Despite a moderate drop-off from the all-time highs reached in September, container freight spot rates have held steady throughout November and even nudged back up again over the past week. The Drewry global composite index is currently 6.7 times where it stood in late November 2019, pre-COVID.
The guessing game on when rates will truly plunge just got even harder. Stefan Verberckmoes, shipping analyst and Europe editor at Alphaliner, told American Shipper, “The pandemic has made it extremely difficult for carriers and analysts to look into the future. Omicron is likely to extend the period of little-to-zero visibility in the liner shipping sector.”
COVID had a negative effect on container shipping demand when production areas such as China or consumption areas such as the U.S. and Europe were locked down. Beyond that, the COVID effect on container shipping rates has been highly positive, due to the shift in consumption from services to goods, compounded by port congestion.
Asked by American Shipper about possible omicron effects, Vespucci Maritime CEO Lars Jensen replied: “We don’t really know the full impact of omicron, but there are two elements in play: One is the risk of more shutdowns of port and infrastructure facilities. This is a large risk in China, and was even before omicron — I have flagged this as the largest disruptive risk element for quite a while, simply due to the Chinese government’s typical response to the outbreak of just a few cases.
“The second aspect is on demand, especially in the U.S. where the pandemic has pushed a shift from service spending to spending on goods. This is a key reason for the demand boom in container volumes to the U.S. If the omicron [variant] extends the pandemic period, this will keep the boom running.”
Clarksons Platou Securities said Monday: “With omicron now causing more restrictive travel measures, consumer spending habits may remain engaged in the favor of the container shipping sector.
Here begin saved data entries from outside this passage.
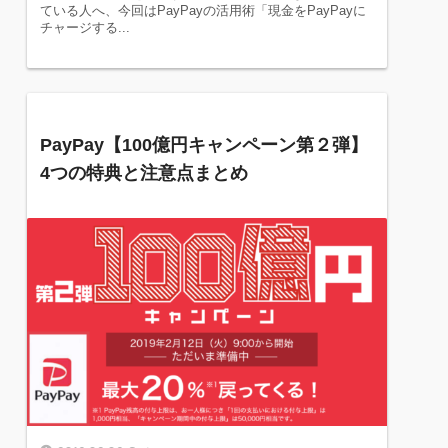
ている人へ、今回はPayPayの活用術「現金をPayPayに
チャージする...
PayPay【100億円キャンペーン第２弾】
4つの特典と注意点まとめ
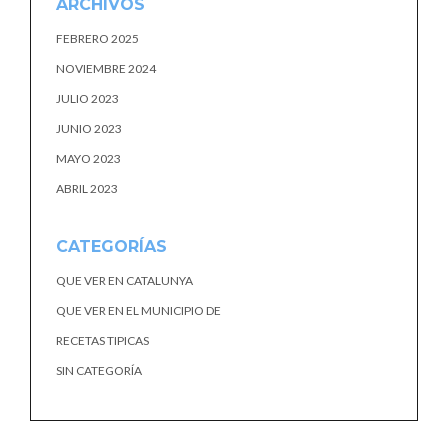
ARCHIVOS
FEBRERO 2025
NOVIEMBRE 2024
JULIO 2023
JUNIO 2023
MAYO 2023
ABRIL 2023
CATEGORÍAS
QUE VER EN CATALUNYA
QUE VER EN EL MUNICIPIO DE
RECETAS TIPICAS
SIN CATEGORÍA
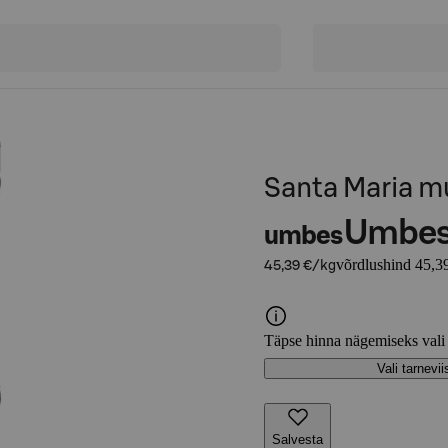
Santa Maria mu
Umbe
umbes
võrdlushind 45,3
45,39 €/kg
Täpse hinna nägemiseks vali
Vali tarnevii
Salvesta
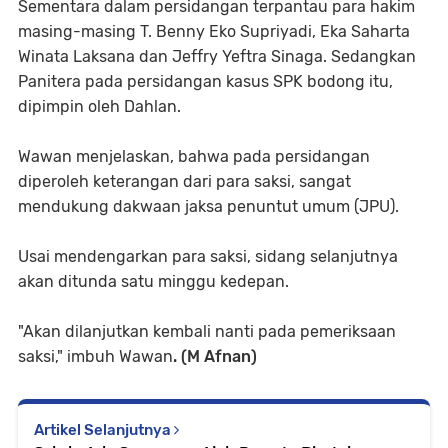
Sementara dalam persidangan terpantau para hakim
masing-masing T. Benny Eko Supriyadi, Eka Saharta
Winata Laksana dan Jeffry Yeftra Sinaga. Sedangkan
Panitera pada persidangan kasus SPK bodong itu,
dipimpin oleh Dahlan.
Wawan menjelaskan, bahwa pada persidangan
diperoleh keterangan dari para saksi, sangat
mendukung dakwaan jaksa penuntut umum (JPU).
Usai mendengarkan para saksi, sidang selanjutnya
akan ditunda satu minggu kedepan.
"Akan dilanjutkan kembali nanti pada pemeriksaan
saksi," imbuh Wawan
. (M Afnan)
Artikel Selanjutnya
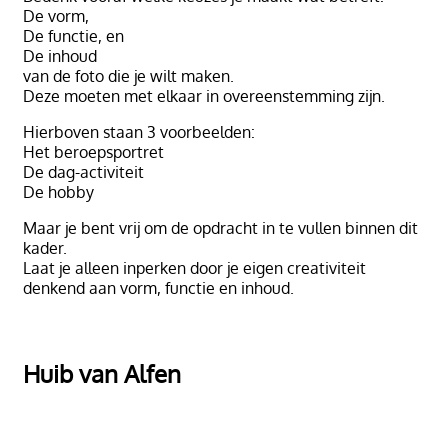
De vorm,
De functie, en
De inhoud
van de foto die je wilt maken.
Deze moeten met elkaar in overeenstemming zijn.
Hierboven staan 3 voorbeelden:
Het beroepsportret
De dag-activiteit
De hobby
Maar je bent vrij om de opdracht in te vullen binnen dit
kader.
Laat je alleen inperken door je eigen creativiteit
denkend aan vorm, functie en inhoud.
Huib van Alfen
Several liners had already taken a view that strong market conditions will persist into 2022, and this could be extended further … [with] a potentially longer run.”
The caveat is that U.S. consumers may not have as much to spend on goods in 2022 as they did in 2021.
On Monday, Deutsche Bank transportation analyst Amit Mehrotra downgraded UPS (NYSE: UPS), railway Canadian Pacific (NYSE: CP) and trucking company Saia (NYSE: SAIA) to “hold” in conjunction with his team’s 2022 outlook. That outlook warned, “The easy monetary and generous fiscal policies that have propelled consumer wealth and spending to all-time highs are now largely in the rear-view mirror.”
Other shipping segments
“Generally, the areas with the least direct impact have been dry bulk and gas shipping,” said Stifel’s Nolan, referring to broader consequences to shipping from COVID, and by extension, from omicron.
Dry bulk has had its best year in over a decade in 2021, while spot shipping rates for liquefied natural gas carriers are now at all-time highs.
The biggest pandemic effect on dry bulk has been congestion in Chinese unloading ports driven by COVID precautions and restrictions at terminals. That congestion has tied up bulkers at anchor, a plus for rates.
Asked about potential fallout from omicron, Nick Ristic, lead dry cargo analyst at Braemar ACM Shipbroking, told American Shipper, “For now everybody seems to be taking a wait-and-see approach. The one place where significant pandemic-related measures can significantly tighten the [dry bulk] market — China — is already pursuing a zero-COVID strategy, so it’s hard to imagine more disruption from congestion and quarantines.”